May 21, 2007 15:21
Note to self: NP complete problems do not make good class projects. Also, deciding to test the NP complete algorithm on two different sample sizes does not make it better.
My sublinear time algorithms (6.896) final project is just that. Clustering of data points (separating the data into k clusters of similar points) is an NP complete problem, although people have made many approximation algorithms which do quite well. In my case, I'm working on text from Wikipedia articles. I create a matrix where the rows are articles and the columns are words (one column per word, for all words seen in all documents). From this, I can compare any pair of articles by using a similarity metric (in this case, cosine similarity - cosine angle between the two vectors).
So basically, what I end up doing is taking in some data and a number of clusters, then trying all possible cluster centers (the point within each cluster which is the "average" of the cluster, or the most representative element, or the element which minimizes overall distance to the rest of the elements in the cluster). So essentially, I need to try comb(n,k) clusters (n!/[k!(n-k)!]).

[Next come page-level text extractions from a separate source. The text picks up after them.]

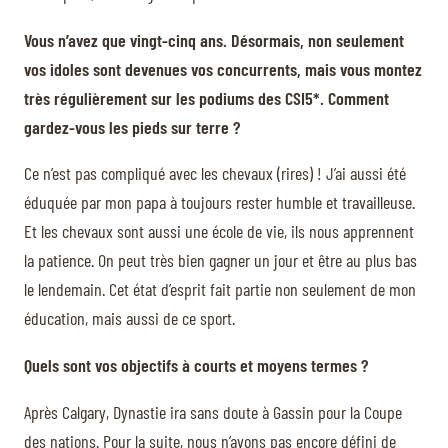
Vous n’avez que vingt-cinq ans. Désormais, non seulement
vos idoles sont devenues vos concurrents, mais vous montez
très régulièrement sur les podiums des CSI5*. Comment
gardez-vous les pieds sur terre ?
Ce n’est pas compliqué avec les chevaux (rires) ! J’ai aussi été
éduquée par mon papa à toujours rester humble et travailleuse.
Et les chevaux sont aussi une école de vie, ils nous apprennent
la patience. On peut très bien gagner un jour et être au plus bas
le lendemain. Cet état d’esprit fait partie non seulement de mon
éducation, mais aussi de ce sport.
Quels sont vos objectifs à courts et moyens termes ?
Après Calgary, Dynastie ira sans doute à Gassin pour la Coupe
des nations. Pour la suite, nous n’avons pas encore défini de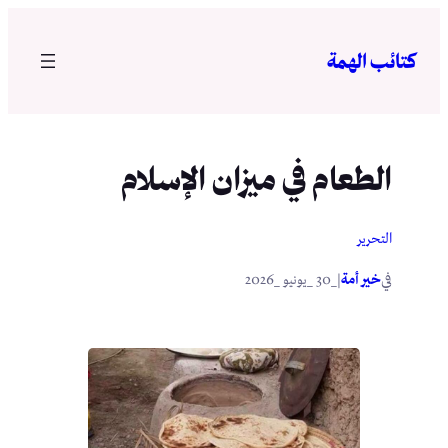
تخطى
إلى
كتائب الهمة
المحتوى
الطعام في ميزان الإسلام
التحرير
في
|
خير أمة
_30 _يونيو _2026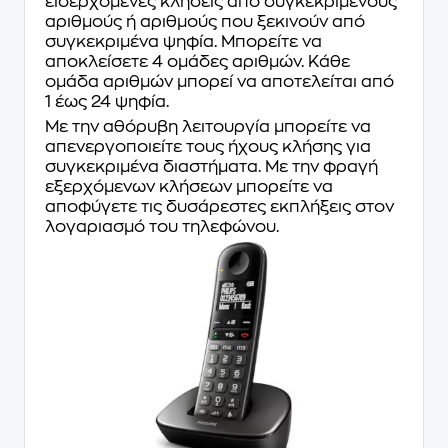
εισερχόμενες κλήσεις από συγκεκριμένους
αριθμούς ή αριθμούς που ξεκινούν από
συγκεκριμένα ψηφία. Μπορείτε να
αποκλείσετε 4 ομάδες αριθμών. Κάθε
ομάδα αριθμών μπορεί να αποτελείται από
1 έως 24 ψηφία.
Με την αθόρυβη λειτουργία μπορείτε να
απενεργοποιείτε τους ήχους κλήσης για
συγκεκριμένα διαστήματα. Με την φραγή
εξερχόμενων κλήσεων μπορείτε να
αποφύγετε τις δυσάρεστες εκπλήξεις στον
λογαριασμό του τηλεφώνου.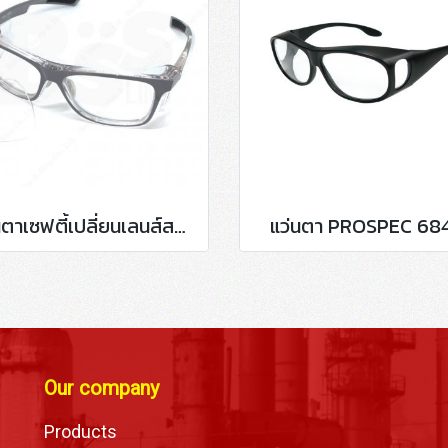
แว่นตาเซฟตี้เปลี่ยนเลนส์สายตา กรอบสีเทา P15011
แว่นตา PROSPEC 68
Our company
Products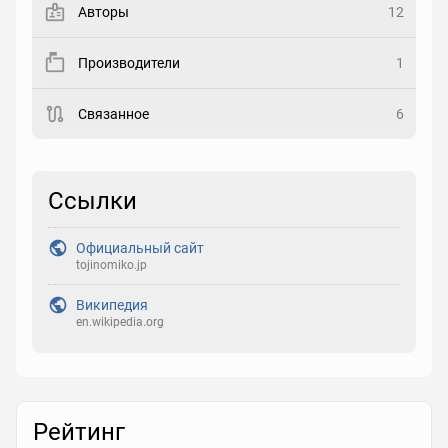
Авторы
12
Рейтинг
Производители
1
Выберите рейтинг
Связанное
6
Реакция
Выберите реакцию
Ссылки
Официальный сайт
tojinomiko.jp
Википедия
en.wikipedia.org
Рейтинг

The point of this project is that we can cluster a small fraction of the points and find those cluster centers, and there's a nice proof that says the centers from the small section of data are no more than x far from the centers if you had clustered the whole set of data. So theoretically, it's great. In practice, I'm having trouble clustering even a small fraction of data.
I'm not really sure why this takes as long as it does (that's one thing I'm trying to figure out). Also, I'm not really sure why CLUTO (a clustering toolkit) can do it so fast. Nor am I sure what I'm going to do to finish this project. Too many open questions.
edit: I just realized that with my algorithm as is, my *small set* of data will finish in approximately 185 DAYS. Yes, days. Either I'm calculating something terribly wrong or this is not feasible.